Littérature

« Mais quel immense bonheur s’il était là » – sur Alors c’est bien de Clémentine Mélois

Écrivain

Qui est donc cet homme sur la couverture bleue du nouveau livre de Clémentine Mélois ? Et quel est ce bleu qui déteint de la couverture sur tout son récit ? Dans les yeux de la femme d’une vie. Sur le bleu de travail d’un bon sculpteur. Et sur le cercueil que le mort s’était lui-même choisi. Cet homme, c’est son père et ce bleu, à l’image du bonheur exemplaire et inaltérable, omniprésent dans sa vie et rayonnant pour celles qui l’ont partagée.

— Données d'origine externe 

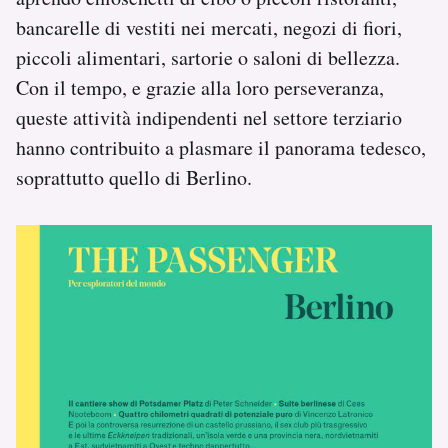
bancarelle di vestiti nei mercati, negozi di fiori,
piccoli alimentari, sartorie o saloni di bellezza.
Con il tempo, e grazie alla loro perseveranza,
queste attività indipendenti nel settore terziario
hanno contribuito a plasmare il panorama tedesco,
soprattutto quello di Berlino.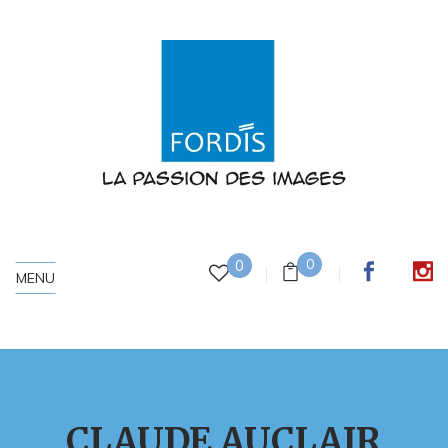
0
0
MENU
CLAUDE AUCLAIR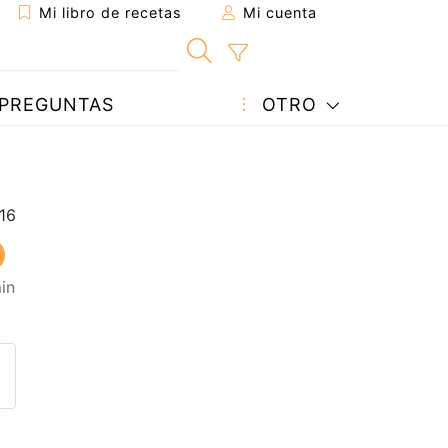
Mi libro de recetas
Mi cuenta
PREGUNTAS
OTRO
in
eta a un amigo
sta página
ntar al autor
ublicar la foto de esta receta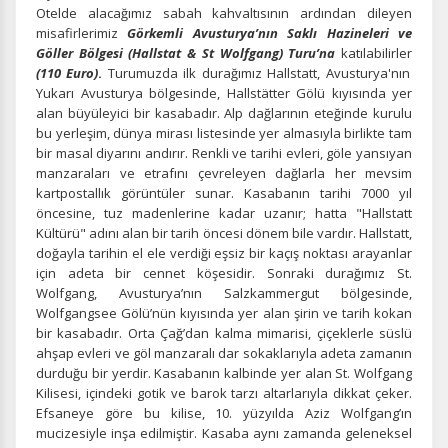
Otelde alacağımız sabah kahvaltısının ardından dileyen
misafirlerimiz
Görkemli Avusturya’nın Saklı Hazineleri ve
Göller Bölgesi (Hallstat & St Wolfgang) Turu’na
katılabilirler
(110 Euro)
.
Turumuzda ilk durağımız Hallstatt, Avusturya'nın
Yukarı Avusturya bölgesinde, Hallstätter Gölü kıyısında yer
alan büyüleyici bir kasabadır. Alp dağlarının eteğinde kurulu
bu yerleşim, dünya mirası listesinde yer almasıyla birlikte tam
bir masal diyarını andırır. Renkli ve tarihi evleri, göle yansıyan
manzaraları ve etrafını çevreleyen dağlarla her mevsim
kartpostallık görüntüler sunar. Kasabanın tarihi 7000 yıl
öncesine, tuz madenlerine kadar uzanır; hatta "Hallstatt
Kültürü" adını alan bir tarih öncesi dönem bile vardır. Hallstatt,
doğayla tarihin el ele verdiği eşsiz bir kaçış noktası arayanlar
için adeta bir cennet köşesidir. Sonraki durağımız St.
Wolfgang, Avusturya’nın Salzkammergut bölgesinde,
Wolfgangsee Gölü’nün kıyısında yer alan şirin ve tarih kokan
bir kasabadır. Orta Çağ’dan kalma mimarisi, çiçeklerle süslü
ahşap evleri ve göl manzaralı dar sokaklarıyla adeta zamanın
durduğu bir yerdir. Kasabanın kalbinde yer alan St. Wolfgang
Kilisesi, içindeki gotik ve barok tarzı altarlarıyla dikkat çeker.
Efsaneye göre bu kilise, 10. yüzyılda Aziz Wolfgang’ın
mucizesiyle inşa edilmiştir. Kasaba aynı zamanda geleneksel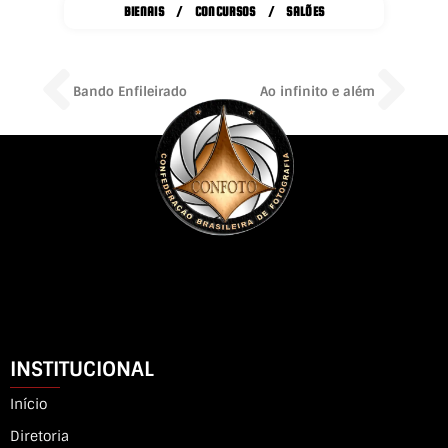
BIENAIS / CONCURSOS / SALÕES
Prev
Ne
Bando Enfileirado
Ao infinito e além
INSTITUCIONAL
Início
Diretoria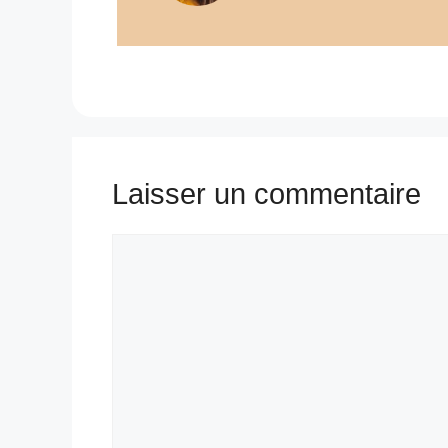
Laisser un commentaire
Commentaire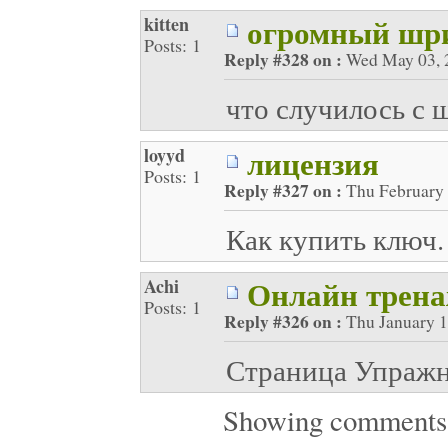
огромный шр
kitten
Posts: 1
Reply #328 on :
Wed May 03, 2
что случилось с 
лицензия
loyyd
Posts: 1
Reply #327 on :
Thu February 
Как купить ключ.
Онлайн трена
Achi
Posts: 1
Reply #326 on :
Thu January 1
Страница Упражне
Showing comment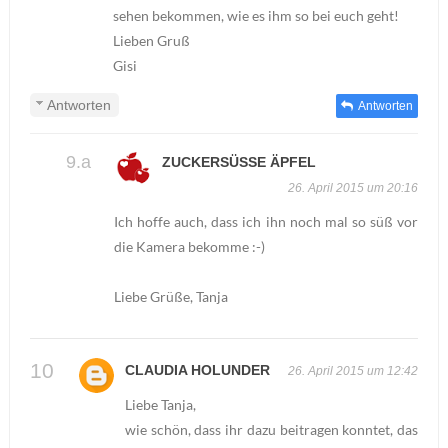
sehen bekommen, wie es ihm so bei euch geht!
Lieben Gruß
Gisi
Antworten
Antworten
ZUCKERSÜSSE ÄPFEL
26. April 2015 um 20:16
Ich hoffe auch, dass ich ihn noch mal so süß vor
die Kamera bekomme :-)
Liebe Grüße, Tanja
CLAUDIA HOLUNDER
26. April 2015 um 12:42
Liebe Tanja,
wie schön, dass ihr dazu beitragen konntet, das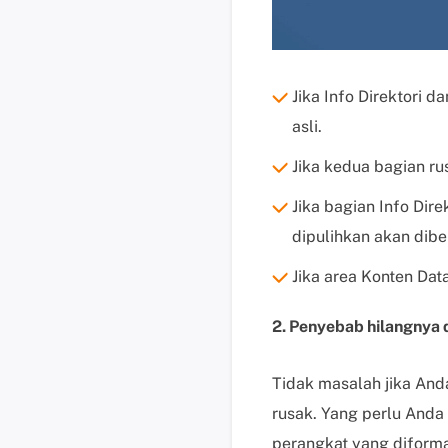
Jika Info Direktori 
asli.
Jika kedua bagian ru
Jika bagian Info Dire
dipulihkan akan diber
Jika area Konten Data
2. Penyebab hilangnya 
Tidak masalah jika Anda
rusak. Yang perlu Anda 
perangkat yang diform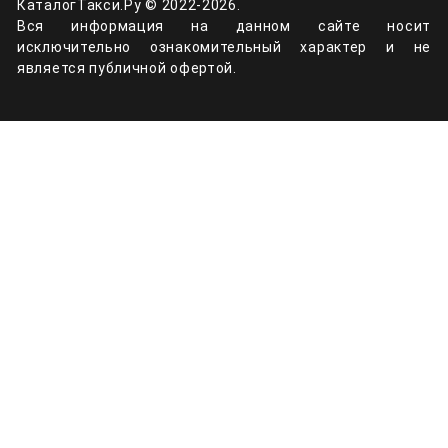
КаталогТакси.Ру © 2022-2026.
Вся информация на данном сайте носит
исключительно ознакомительный характер и не
является публичной офертой.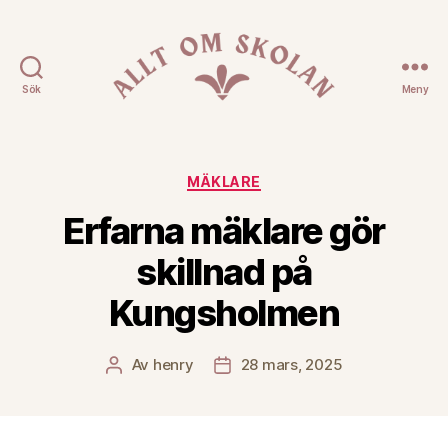
Sök
Meny
Allt
Om
Skolan
Kategorier
MÄKLARE
Erfarna mäklare gör
skillnad på
Kungsholmen
Av
henry
28 mars, 2025
Inläggsförfattare
Inläggsdatum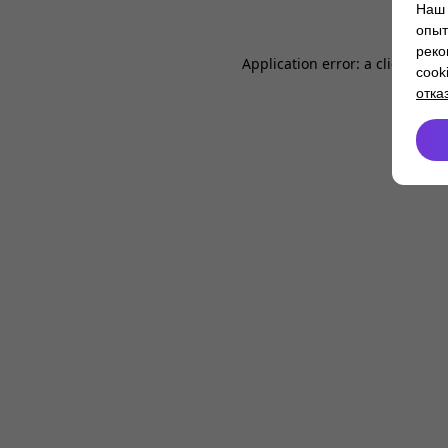
Наш 
опыт
реко
Application error: a
client
-side
cook
отка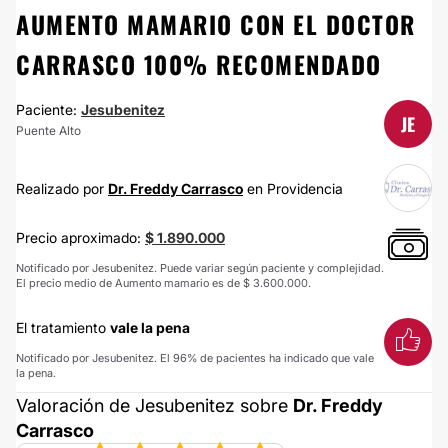
AUMENTO MAMARIO CON EL DOCTOR
CARRASCO 100% RECOMENDADO
Paciente:
Jesubenitez
JE
Puente Alto
Realizado por
Dr. Freddy Carrasco
en Providencia
Precio aproximado:
$ 1.890.000
Notificado por Jesubenitez. Puede variar según paciente y complejidad.
El precio medio de Aumento mamario es de $ 3.600.000.
El tratamiento
vale la pena
Notificado por Jesubenitez. El 96% de pacientes ha indicado que vale
la pena.
Valoración de Jesubenitez sobre
Dr. Freddy
Carrasco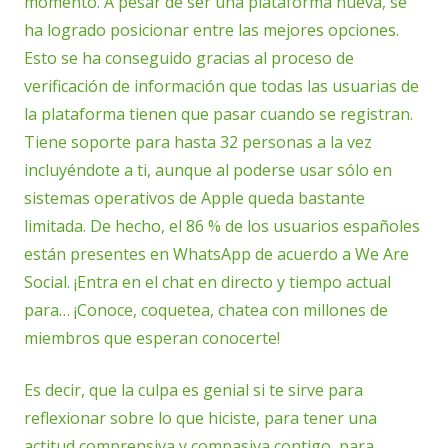
momento. A pesar de ser una plataforma nueva, se
ha logrado posicionar entre las mejores opciones.
Esto se ha conseguido gracias al proceso de
verificación de información que todas las usuarias de
la plataforma tienen que pasar cuando se registran.
Tiene soporte para hasta 32 personas a la vez
incluyéndote a ti, aunque al poderse usar sólo en
sistemas operativos de Apple queda bastante
limitada. De hecho, el 86 % de los usuarios españoles
están presentes en WhatsApp de acuerdo a We Are
Social. ¡Entra en el chat en directo y tiempo actual
para… ¡Conoce, coquetea, chatea con millones de
miembros que esperan conocerte!
Es decir, que la culpa es genial si te sirve para
reflexionar sobre lo que hiciste, para tener una
actitud comprensiva y compasiva contigo, para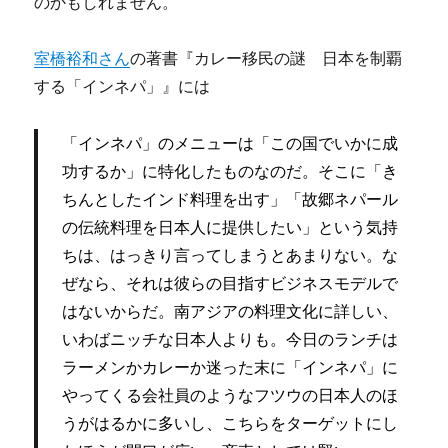
のかもしれません。
室橋裕和さん
の著書『カレー移民の謎 日本を制覇
する「インネパ」』には
「インネパ」のメニューは「この国でいかに成
功するか」に特化したものなのだ。そこに「き
ちんとしたインド料理を出す」「故郷ネパール
の伝統料理を日本人に提供したい」という気持
ちは、はっきり言ってしまうとあまりない。な
ぜなら、それは彼らの目指すビジネスモデルで
はないからだ。南アジアの料理文化に詳しい、
いわばニッチな日本人よりも。今日のランチは
ラーメンかカレーか迷った末に「インネパ」に
やってくる会社員のようなフツウの日本人のほ
うがはるかに多いし、こちらをターゲットにし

Il y a plusieurs façons d’être attiré par un livre. Par la couverture, avec ou sans image. Ici, il y a une image. Elle est d’un coloris bleu pâle, un peu comme les photographies sur plaques de verre de Sergueï Mikhaïlovitch Prokoudine-Gorski, au début du XXe siècle. Peut-être la neige est-elle pour quelque chose dans ce sentiment, même si Prokoudine-Gorski a pris aussi des grandes meules de foin et des petits kremlins l’été. Sur la couverture du livre, au premier plan, un homme tire sur la neige une luge, et, sur la luge, il y a une petite fille.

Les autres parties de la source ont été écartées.